- _Problem details_
Exercise in exact copying: restate word for word only the lines below from the one containing "Terms and Conditions" through the one containing "on the justification", omitting any pictures.
=== Extracted data ===
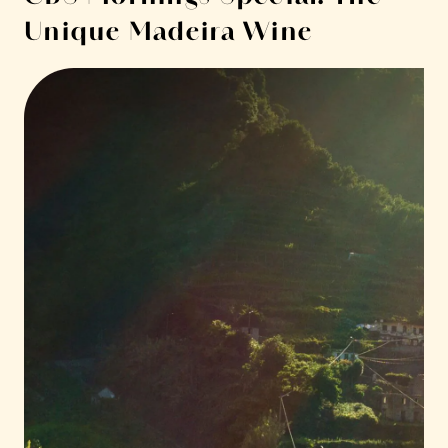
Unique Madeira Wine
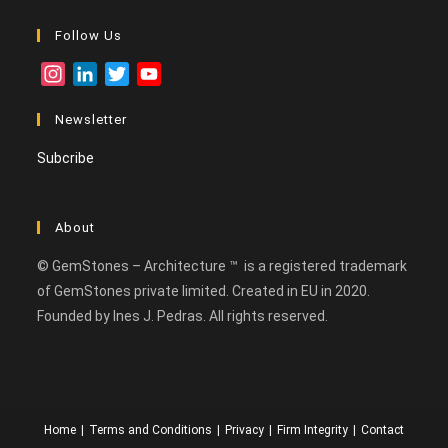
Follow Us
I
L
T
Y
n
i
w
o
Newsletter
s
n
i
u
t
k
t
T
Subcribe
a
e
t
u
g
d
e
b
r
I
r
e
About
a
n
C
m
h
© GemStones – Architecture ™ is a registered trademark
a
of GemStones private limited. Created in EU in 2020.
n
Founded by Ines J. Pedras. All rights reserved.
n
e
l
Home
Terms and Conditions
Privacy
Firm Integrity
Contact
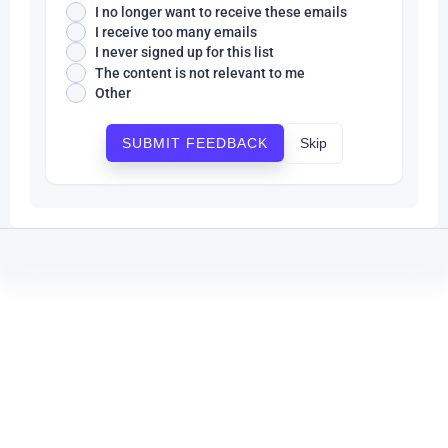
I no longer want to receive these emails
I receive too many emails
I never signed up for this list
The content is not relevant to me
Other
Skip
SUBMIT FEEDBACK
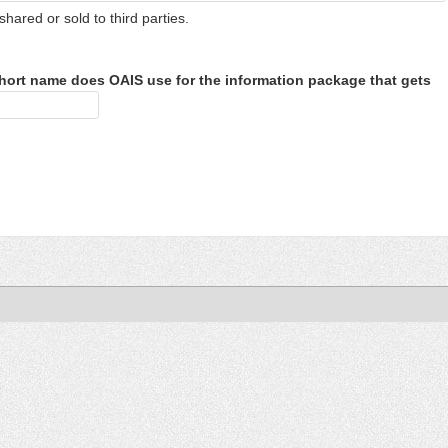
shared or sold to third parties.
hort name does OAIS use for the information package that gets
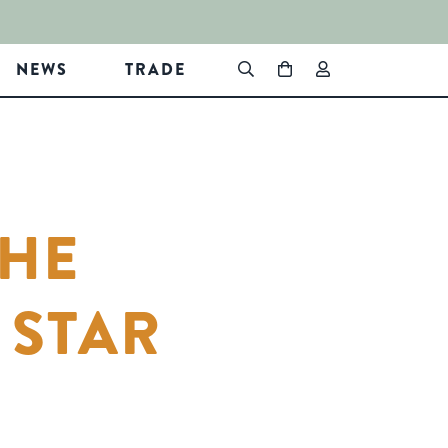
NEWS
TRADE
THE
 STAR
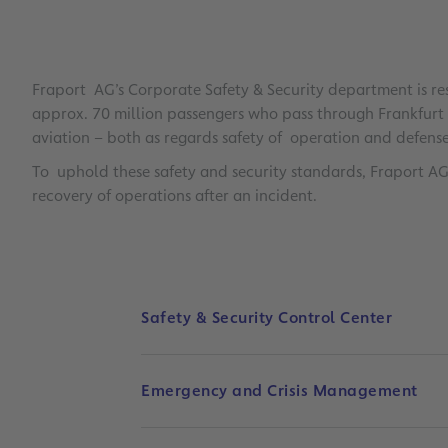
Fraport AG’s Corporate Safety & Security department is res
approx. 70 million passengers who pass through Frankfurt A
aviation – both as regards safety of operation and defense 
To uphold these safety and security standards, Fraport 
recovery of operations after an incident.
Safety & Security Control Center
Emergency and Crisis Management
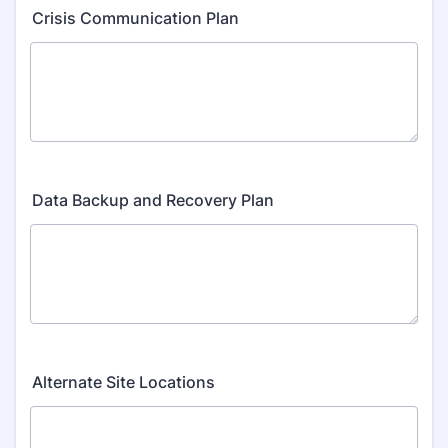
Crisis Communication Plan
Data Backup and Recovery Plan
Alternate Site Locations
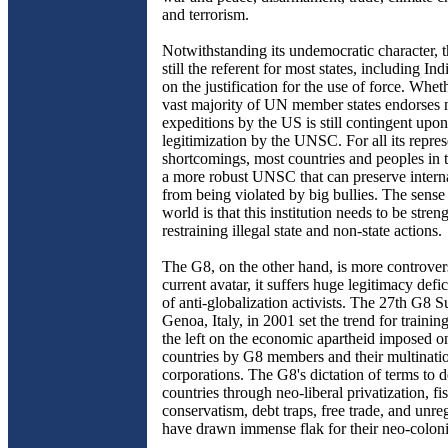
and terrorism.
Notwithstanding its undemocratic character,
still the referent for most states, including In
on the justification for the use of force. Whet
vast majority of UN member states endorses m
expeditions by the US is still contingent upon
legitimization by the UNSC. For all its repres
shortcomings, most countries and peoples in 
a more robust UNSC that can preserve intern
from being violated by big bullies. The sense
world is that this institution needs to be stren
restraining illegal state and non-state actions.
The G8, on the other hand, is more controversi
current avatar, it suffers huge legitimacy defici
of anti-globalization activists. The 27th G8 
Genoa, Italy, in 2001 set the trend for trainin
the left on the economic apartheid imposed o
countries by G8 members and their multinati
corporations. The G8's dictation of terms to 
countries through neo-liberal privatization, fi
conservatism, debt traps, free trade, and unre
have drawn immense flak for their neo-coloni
===
- _Solution below_
Terms and Conditions
Privacy
Firm Integrity
Contact
I no longer want to receive these emails
I receive too many emails
I never signed up for this list
The content is not relevant to me
Other
Skip
SUBMIT FEEDBACK
shared or sold to third parties.
hort name does OAIS use for the information package that gets
NEWS
TRADE
THE
 STAR
Fraport AG’s Corporate Safety & Security department is res
approx. 70 million passengers who pass through Frankfurt A
aviation – both as regards safety of operation and defense 
To uphold these safety and security standards, Fraport 
recovery of operations after an incident.
Safety & Security Control Center
Emergency and Crisis Management
Crisis Communication Plan
Data Backup and Recovery Plan
Alternate Site Locations
and terrorism.
Notwithstanding its undemocratic character,
still the referent for most states, including In
on the justification for the use of force. Whet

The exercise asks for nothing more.